Uroda tej francuskiej sewrskiej wazy jest szczególna. Jej stopkę, szyjkę, wylew i uchwyty dekoruje subtelny ornament roślinny, nadając ciężkiej wazie lekkości, delikatności. Błękit, delikatny odcień zieleni, czerwień, fiolet, odcienie wrzosu w połączeniu z bielą porcelany i złotymi zdobieniami bordiury zatrzymują naszą uwagę i każą z bliska „posmakować” radości przebywania na świeżym powietrzu i nad wodą. Scenka z życia rybaków stanowi jeden z ulubionych motywów marynistycznych pasji malarza, który często odwiedzał porty, przyglądając się ich wartkiemu życiu. Na tle romantycznego wybrzeża artysta przedstawia osiem postaci, w tym trzy kobiety zajęte prostymi czynnościami, dwóch rybaków rozmawiających na drugim planie, a po prawej stronie sceny młody rybak łowiący ryby. Na pierwszym planie stojący, bogato odziany mężczyzna i siedząca przed nim dama, sprawiają wrażenie oczekiwania na statek, który zbliża się do nabrzeża. Zwinięty żagiel prostej rybackiej łodzi z drugiego planu nie jest obiektem jego oczekiwania i zainteresowania, raczej pogardy. Ciężkie chmury zdają się zwiastować zmiany w pogodzie, a może nadchodzący zmierzch. Uwagę zwraca także uroda drugiej strony wazy, dekorowanej pękami subtelnie malowanych kwiatów, z rozkwitłą różą i irysem w centrum sceny, wokół inne drobniejsze gałązki niebieskich, czerwonych, żółtych i wrzosowo fioletowych delikatnych kwiatów, obramowanych fantazyjną falującą bordiurą, spinającą niczym rokokowa rama wykwintną barwność sceny.

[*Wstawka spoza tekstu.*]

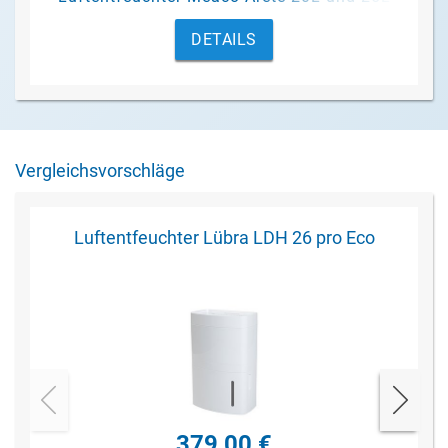
eingebaut werden. Mit nur wenigen
DETAILS
Handgriffen und ohne Werkzeug.
Vergleichsvorschläge
Luftentfeuchter Lübra LDH 26 pro Eco
379,00 €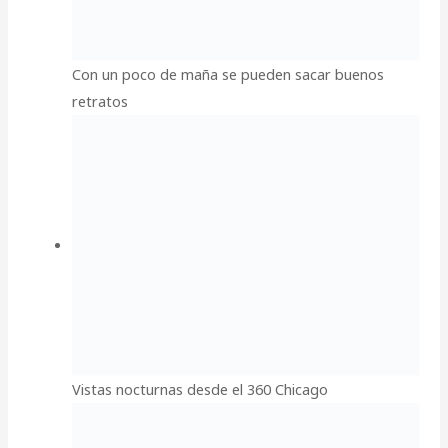
Con un poco de maña se pueden sacar buenos
retratos
Vistas nocturnas desde el 360 Chicago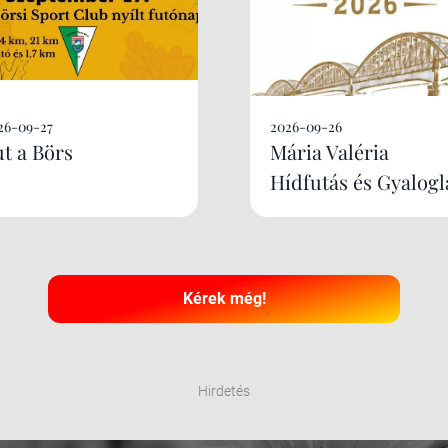
26-09-27
2026-09-26
ut a Börs
Mária Valéria
Hídfutás és Gyalogl
Kérek még!
Hirdetés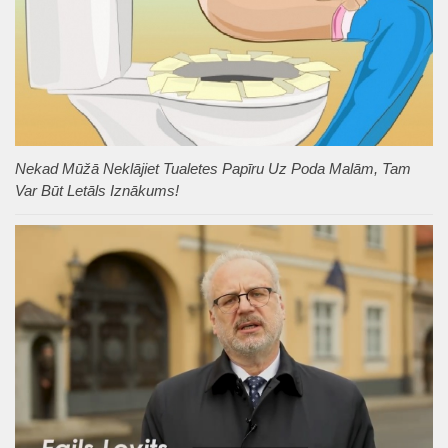
Nekad Mūžā Neklājiet Tualetes Papīru Uz Poda Malām, Tam
Var Būt Letāls Iznākums!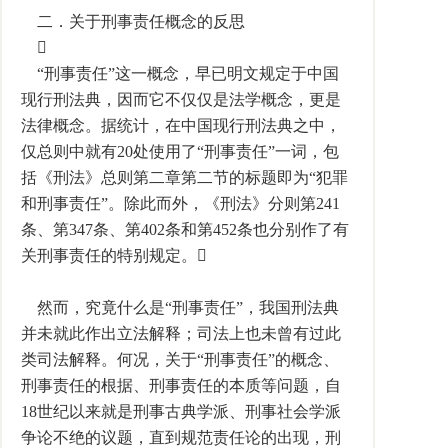
二．关于刑事责任概念的反思

“刑事责任”这一概念，早已明文规定于中国
现行刑法典，因而它不仅仅是法学概念，更是
法律概念。据统计，在中国现行刑法典之中，
仅总则中就有20处使用了“刑事责任”一词，包
括《刑法》总则第二章第二节的标题即为“犯罪
和刑事责任”。除此而外，《刑法》分则第241
条、第347条、第402条和第452条也分别作了有
关刑事责任的特别规定。
然而，究竟什么是“刑事责任”，我国刑法典
并未就此作出立法解释；司法上也未曾有过此
类司法解释。何况，关于“刑事责任”的概念、
刑事责任的根据、刑事责任的本质等问题，自
18世纪以来就是刑事古典学派、刑事社会学派
争论不绝的议题，直到规范责任论的出现，刑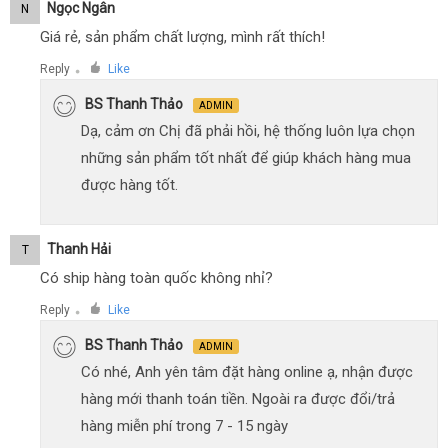
Ngọc Ngân
N
Giá rẻ, sản phẩm chất lượng, mình rất thích!
Reply
Like
●
BS Thanh Thảo
ADMIN
Dạ, cảm ơn Chị đã phải hồi, hệ thống luôn lựa chọn
những sản phẩm tốt nhất để giúp khách hàng mua
được hàng tốt.
Thanh Hải
T
Có ship hàng toàn quốc không nhỉ?
Reply
Like
●
BS Thanh Thảo
ADMIN
Có nhé, Anh yên tâm đặt hàng online ạ, nhận được
hàng mới thanh toán tiền. Ngoài ra được đổi/trả
hàng miễn phí trong 7 - 15 ngày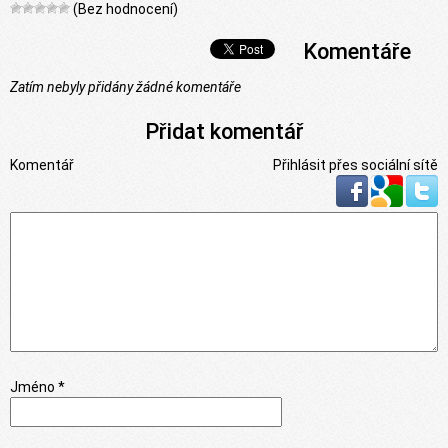
(Bez hodnocení)
Komentáře
Zatím nebyly přidány žádné komentáře
Přidat komentář
Komentář
Přihlásit přes sociální sítě
Jméno *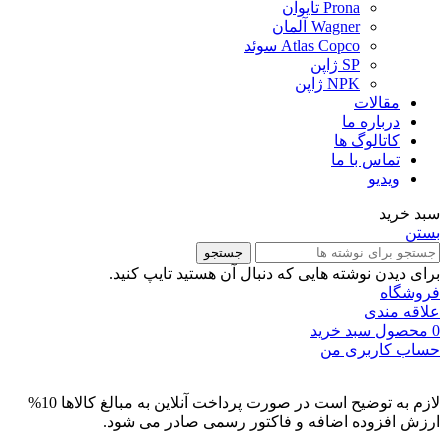
Prona تایوان
Wagner آلمان
Atlas Copco سوئد
SP ژاپن
NPK ژاپن
مقالات
درباره ما
کاتالوگ ها
تماس با ما
ویدیو
سبد خرید
بستن
جستجو
برای دیدن نوشته هایی که دنبال آن هستید تایپ کنید.
فروشگاه
علاقه مندی
0
محصول
سبد خرید
حساب کاربری من
لازم به توضیح است در صورت پرداخت آنلاین به مبالغ کالاها 10%
ارزش افزوده اضافه و فاکتور رسمی صادر می شود.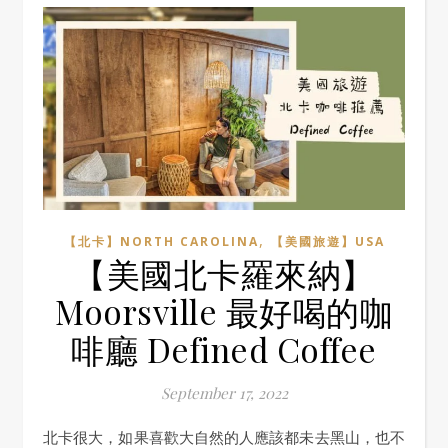
,
【北卡】NORTH CAROLINA
【美國旅遊】USA
【美國北卡羅來納】
Moorsville 最好喝的咖
啡廳 Defined Coffee
September 17, 2022
北卡很大，如果喜歡大自然的人應該都未去黑山，也不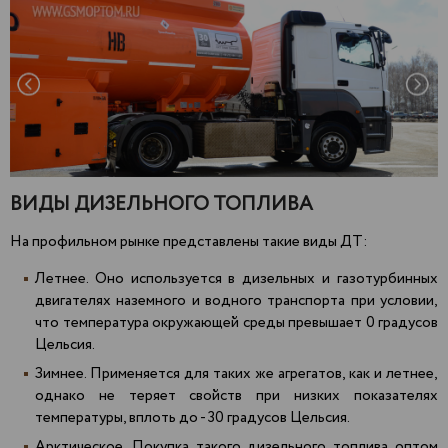
ВИДЫ ДИЗЕЛЬНОГО ТОПЛИВА
На профильном рынке представлены такие виды ДТ:
Летнее. Оно используется в дизельных и газотурбинных
двигателях наземного и водного транспорта при условии,
что температура окружающей среды превышает 0 градусов
Цельсия.
Зимнее. Применяется для таких же агрегатов, как и летнее,
однако не теряет свойств при низких показателях
температуры, вплоть до - 30 градусов Цельсия.
Арктическое. Покупка такого дизельного топлива оптом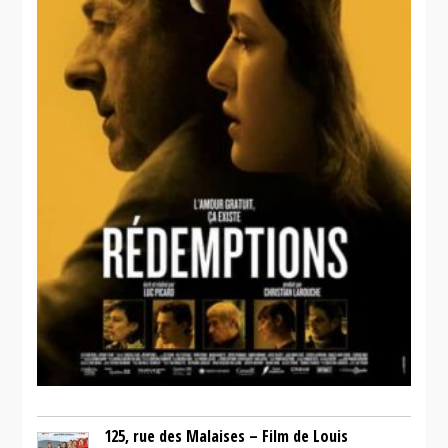
125, rue des Malaises – Film de Louis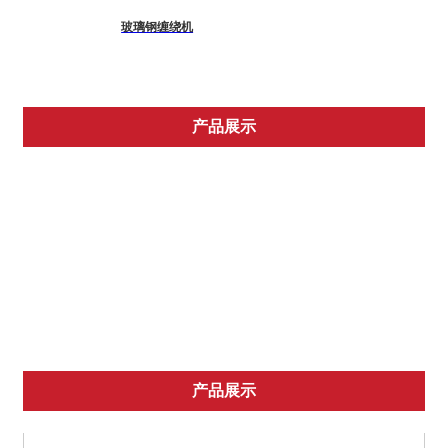
玻璃钢缠绕机
产品展示
玻璃钢缠绕机
带筋模具
管道模具
化粪池模具
推荐产品
产品展示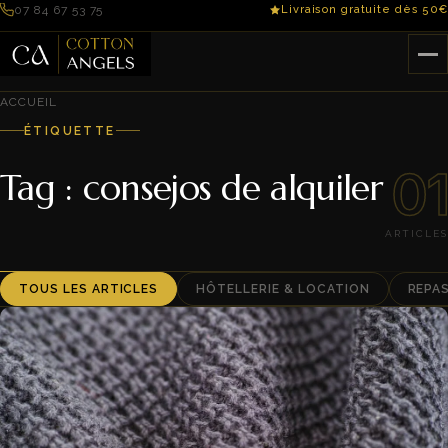
07 84 67 53 75
Livraison gratuite dès 50€
ACCUEIL
ÉTIQUETTE
01
Tag : consejos de alquiler
ARTICLES
TOUS LES ARTICLES
HÔTELLERIE & LOCATION
REPA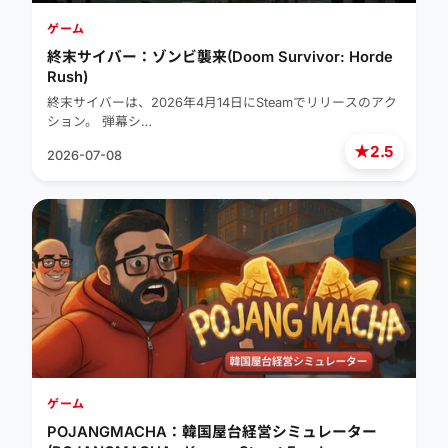
ゲーム
終末サイバー：ゾンビ襲来(Doom Survivor: Horde
Rush)
終末サイバーは、2026年4月14日にSteamでリリースのアク
ション。 弾幕シ…
★
2.5
2026-07-08
ゲーム
POJANGMACHA：韓国屋台経営シミュレーター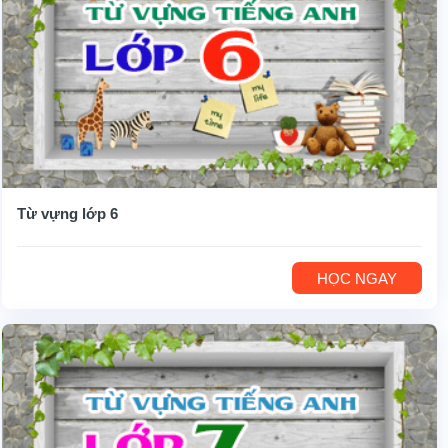
Từ vựng lớp 6
HỌC NGAY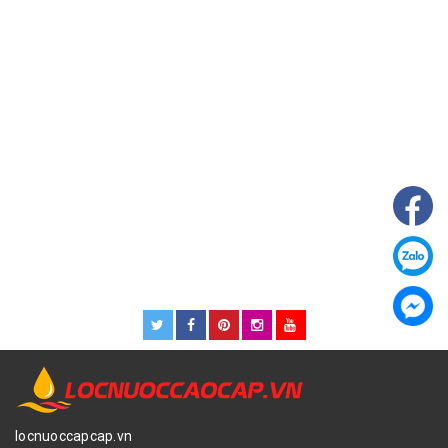
locnuoccapcap.vn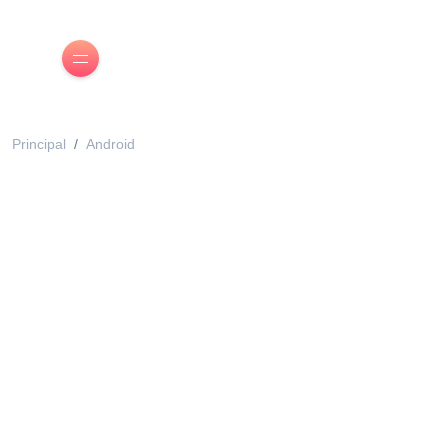
Principal
Android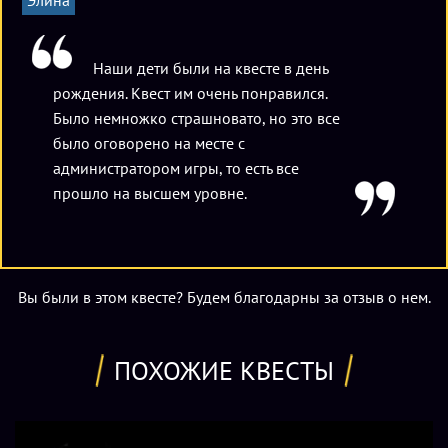
Наши дети были на квесте в день
рождения. Квест им очень понравился.
Было немножко страшновато, но это все
было оговорено на месте с
администратором игры, то есть все
прошло на высшем уровне.
Вы были в этом квесте? Будем благодарны за отзыв о нем.
ПОХОЖИЕ КВЕСТЫ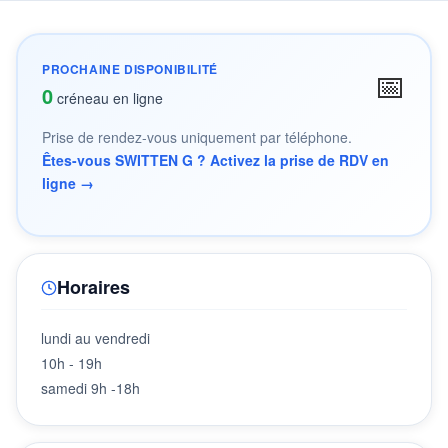
PROCHAINE DISPONIBILITÉ
📅
0
créneau en ligne
Prise de rendez-vous uniquement par téléphone.
Êtes-vous SWITTEN G ? Activez la prise de RDV en
ligne →
Horaires
lundi au vendredi
10h - 19h
samedi 9h -18h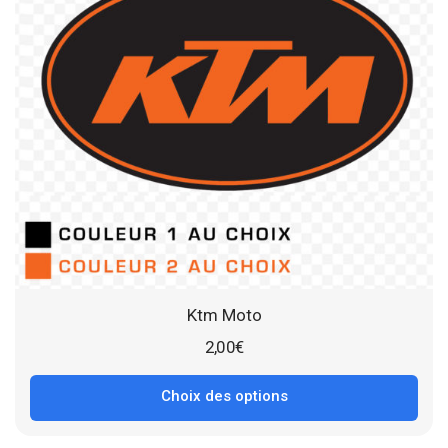
Ktm Moto
2,00
€
Choix des options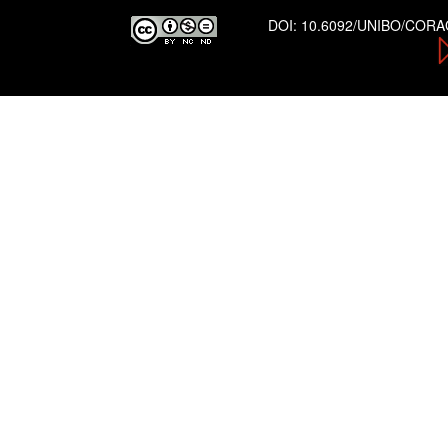
DOI:
10.6092/UNIBO/COR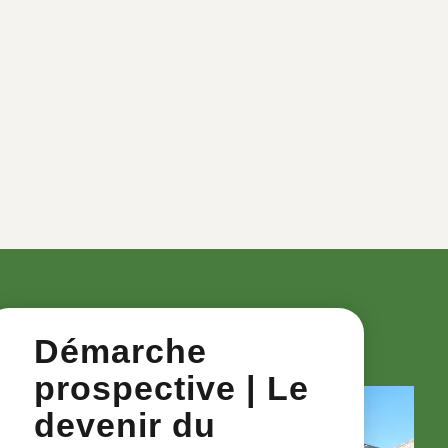
Démarche
prospective | Le
devenir du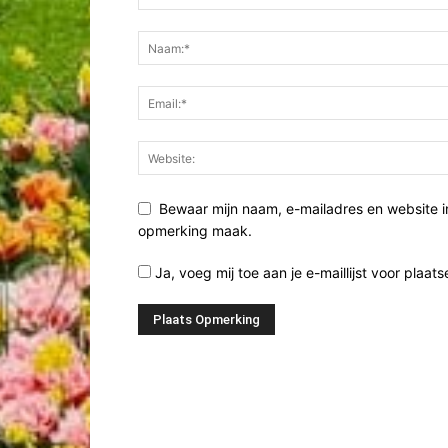
Bewaar mijn naam, e-mailadres en website i
opmerking maak.
Ja, voeg mij toe aan je e-maillijst voor plaats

Claude Joseph Vernet już jako młody czternastoletni adept sztuki, pobierał nauki w pracowni swojego ojca Antoine’a, który dał początek dynastii malarzy. Claude J. Vernet, zafascynowany sztuką renesansu i baroku spędził w Rzymie około dwudziestu lat, malując weduty rzymskie, pejzaże okolic Wiecznego Miasta, utrzymane w tradycji malarskiej C. Lorraina. Po powrocie do Francji został członkiem Królewskiej Akademii Malarstwa i Rzeźby, co tym samym uczyniło go artystą wysoko cenionym, otrzymującym intratne zamówienia. Jednym z nich było namalowanie na zlecenie króla Ludwika XV cyklu 24 obrazów, przedstawiających porty francuskie. Jego syn, a zarazem uczeń Antoine Charles Horace, nazywany zdrobniale Carle, także został malarzem epoki Cesarstwa, malując szczególnie sceny batalistyczne, gloryfikujące wielkość i fenomen Napoleona Bonaparte.


Wybrana literatura:
Divis J., Porcelana europejska, przeł. L. Kuciński, Warszawa 1984.
Dulewicz A., Słownik sztuki francuskiej, Warszawa 1977.
Rudzki E., Europejska porcelana osiemnastowieczna, Warszawa 1981.